The safety and scientific validity of this study is the responsibility of the study sponsor and investigators. Listing a study does not mean it has been evaluated by the U.S. Federal Government. Read our disclaimer for details. Identifier: NCT01679041
Recruitment Status : Terminated (Insufficient accruals; PI leaving site)
First Posted : September 5, 2012
Last Update Posted : November 25, 2013
Information provided by (Responsible Party):
Seah Lim M.D., Texas Oncology Cancer Center

Brief Summary:
The purpose of this study is to evaluate the toxicity and the effectiveness of high dose chemotherapy with HPC transplant Multiple Sclerosis that has failed at least two lines of therapy

Condition or disease Intervention/treatment Phase
Multiple Sclerosis Drug: Alemtuzumab Drug: Fludarabine Drug: Cyclophosphamide Phase 2

Detailed Description:

Multiple sclerosis is an inflammatory autoimmune disease characterized by loss of myelin and axonal damage, having typical contrast-enhanced MRI foci as an imaging counterpart. MS shows three main patterns of clinical course: relapsing/remitting, primary progressive and secondary progressive.Concerning disease pattern, secondary progressive is the standard indication, to avoid overtreatment in relapsing/remitting patients or ineffectual treatment in primary relapsing patients.

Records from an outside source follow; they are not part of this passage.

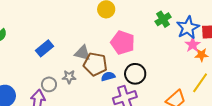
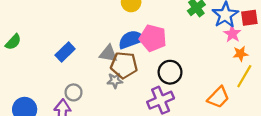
orange star: (201, 55) -> (240, 54), moved
blue semicircle: (108, 76) -> (131, 40), moved, size x1.6
gray star: (69, 77) -> (115, 81), moved

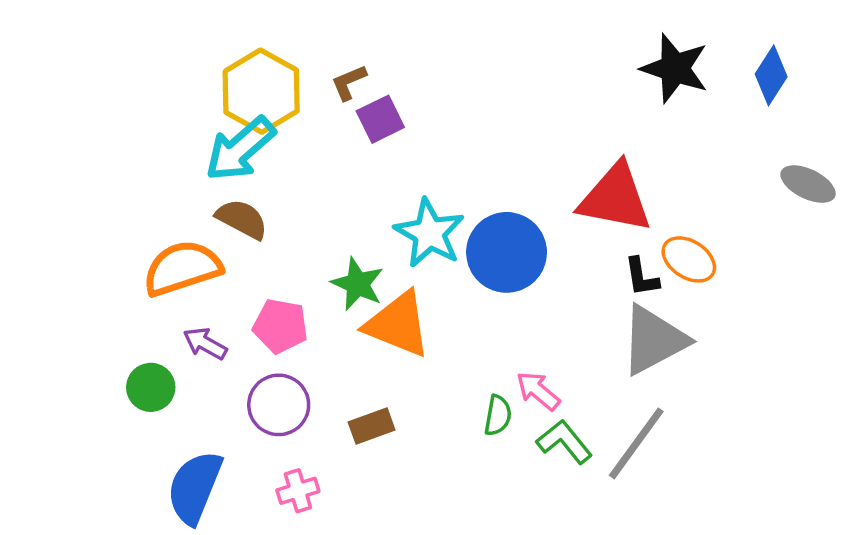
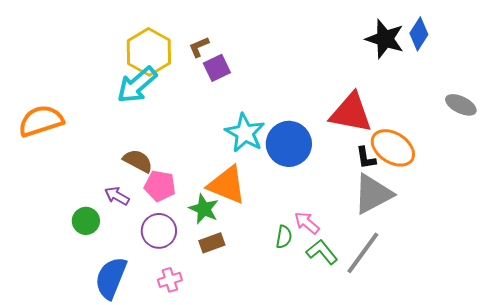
blue diamond: (771, 75) -> (419, 34), moved
brown semicircle: (242, 219) -> (138, 161), moved
orange ellipse: (689, 259) -> (393, 148), size x1.4
orange semicircle: (182, 268) -> (41, 121), moved
green star: (358, 284) -> (204, 209), moved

Currently, MS is the most common autoimmune disease that have been treated with autologous HPC transplants (Fagius et al, 2009; Burt et al, 2009; Saccardi et al, 2006). More than 350 consecutive cases have been reported by the EBMT over the last decade. Most patients who underwent autologous HPC transplant for MS in the early studies had secondary progressive MS, and relatively fewer had relapsing remitting disease, with a Kurtzke Expanded Disability Status Scale (EDSS) of 3.0-9.5 at the time of transplant. Significant objective and subjective improvements have been reported in up to 70% of these patients.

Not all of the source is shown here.